Exercise Answers¶

Page Maps¶

graph LR
  family["Reproducible Research"]
  program["Deep Dive DVC"]
  section["Truthful Pipelines Declared Dependencies"]
  page["Exercise Answers"]
  capstone["Capstone evidence"]

  family --> program --> section --> page
  page -.applies in.-> capstone

flowchart LR
  orient["Orient on the page map"] --> read["Read the main claim and examples"]
  read --> inspect["Inspect the related code, proof, or capstone surface"]
  inspect --> verify["Run or review the verification path"]
  verify --> apply["Apply the idea back to the module and capstone"]

These answers are model explanations, not the only acceptable wording.

What matters is whether the reasoning keeps the declared graph, real command behavior, and lock evidence connected.

Answer 1: Read a stage contract¶

The stage promises:

run python -m incident_escalation_capstone.prepare
read data/raw/service_incidents.csv
produce data/prepared/incidents.parquet

The stage should become stale when:

the raw incidents file changes
the command text changes
the declared output is missing
lock evidence no longer matches the declared current state

What still needs inspection:

whether the command reads any other files, such as reference tables or schemas
whether it uses control values that belong in params.yaml
whether it writes additional artifacts that should be declared
whether implementation files should be listed as dependencies in this course's chosen convention

The main lesson is that the YAML is a claim. Reviewers still need to verify that the claim matches the real read and write behavior.
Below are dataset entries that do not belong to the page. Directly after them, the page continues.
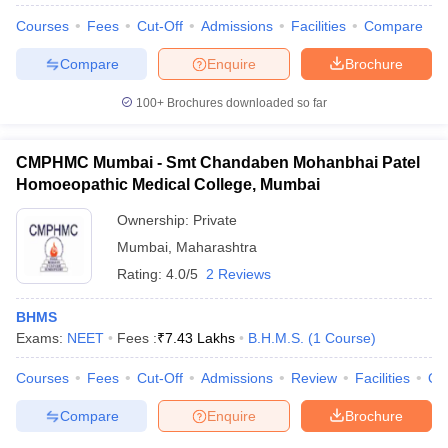
Courses
Fees
Cut-Off
Admissions
Facilities
Compare
Compare
Enquire
Brochure
100+
Brochures downloaded so far
CMPHMC Mumbai - Smt Chandaben Mohanbhai Patel
Homoeopathic Medical College, Mumbai
Ownership:
Private
Mumbai
,
Maharashtra
Rating:
4.0/5
2 Reviews
BHMS
Exams:
NEET
Fees :
₹
7.43 Lakhs
B.H.M.S.
(
1
Course
)
Courses
Fees
Cut-Off
Admissions
Review
Facilities
Qn
Compare
Enquire
Brochure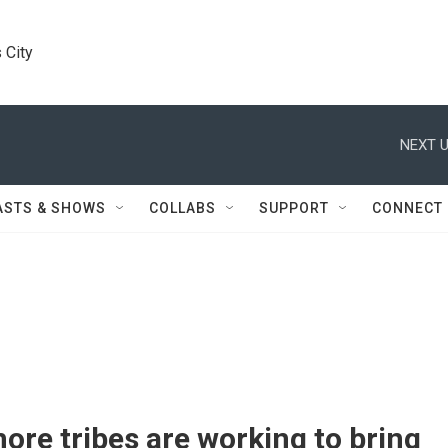
 City
NEXT U
ASTS & SHOWS
COLLABS
SUPPORT
CONNECT
re tribes are working to bring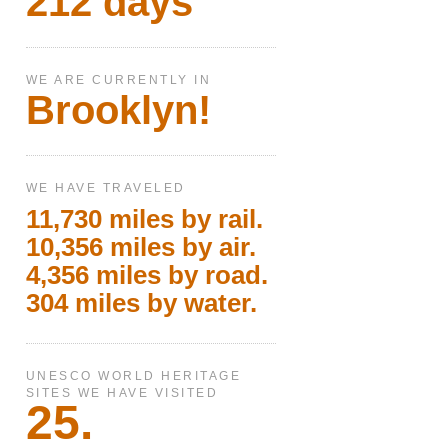
212 days
WE ARE CURRENTLY IN
Brooklyn!
WE HAVE TRAVELED
11,730 miles by rail.
10,356 miles by air.
4,356 miles by road.
304 miles by water.
UNESCO WORLD HERITAGE
SITES WE HAVE VISITED
25.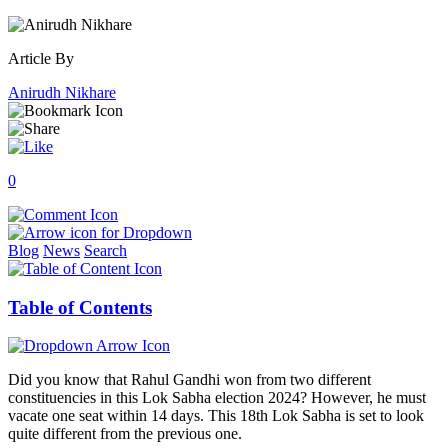
Article By
Anirudh Nikhare
0
Blog
News
Search
Table of Contents
Did you know that Rahul Gandhi won from two different
constituencies in this Lok Sabha election 2024? However, he must
vacate one seat within 14 days. This 18th Lok Sabha is set to look
quite different from the previous one.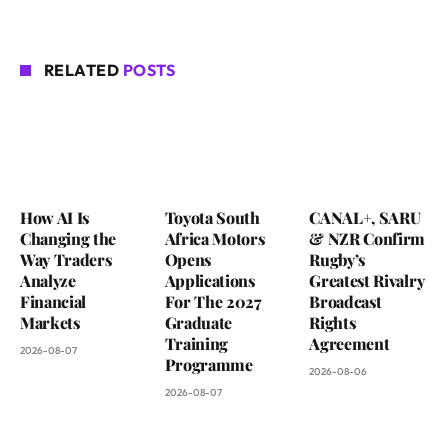
RELATED
POSTS
How AI Is
Toyota South
CANAL+, SARU
Changing the
Africa Motors
& NZR Confirm
Way Traders
Opens
Rugby’s
Analyze
Applications
Greatest Rivalry
Financial
For The 2027
Broadcast
Markets
Graduate
Rights
Training
Agreement
2026-08-07
Programme
2026-08-06
2026-08-07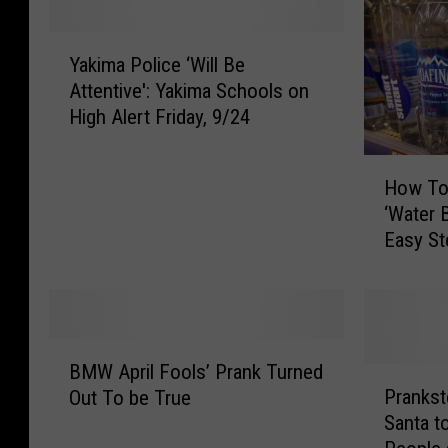
Y
Yakima Police ‘Will Be
a
Attentive': Yakima Schools on
k
High Alert Friday, 9/24
i
m
H
a
How To
o
P
‘Water B
w
o
Easy S
T
l
o
i
D
c
o
e
N
‘
B
e
W
BMW April Fools’ Prank Turned
M
P
w
i
Prankst
Out To be True
W
r
T
l
Santa t
A
a
i
l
Answer 2: Place each influence¶

Strong placement:

deps:
  - models/escalation-model.json
  - data/prepared/incidents.parquet
  - data/reference/escalation_policy.csv
params:
  - evaluate.threshold
outs:
  - reports/evaluation.json

The model, prepared data, and policy CSV are file reads, so they belong in deps.

The threshold is a reviewed control value, so it belongs in params.

The temporary log should usually stay outside the output contract unless it is a reviewed artifact that downstream readers rely on. If it is only debugging residue, declaring it as an output makes the stage noisier without improving the provenance story.

Answer 3: Predict reruns¶

If the raw incidents file changes and prepare produces a new prepared output:

prepare should rerun because its declared input changed
fit should rerun because it depends on the prepared output
evaluate should rerun if it depends on either the prepared output or the model output

If fit.model_family changes:

fit should rerun because its declared parameter changed
evaluate should rerun if the model output changes and evaluation depends on that model
prepare should not rerun because the change does not belong to preparation

If evaluate.threshold changes:

evaluate should rerun
prepare and fit should not rerun unless their declared state also changed

If an unrelated README changes:

no DVC stage should rerun unless the README is declared as a dependency somewhere

The main lesson is to predict from declared edges, not from a vague feeling that "the pipeline changed."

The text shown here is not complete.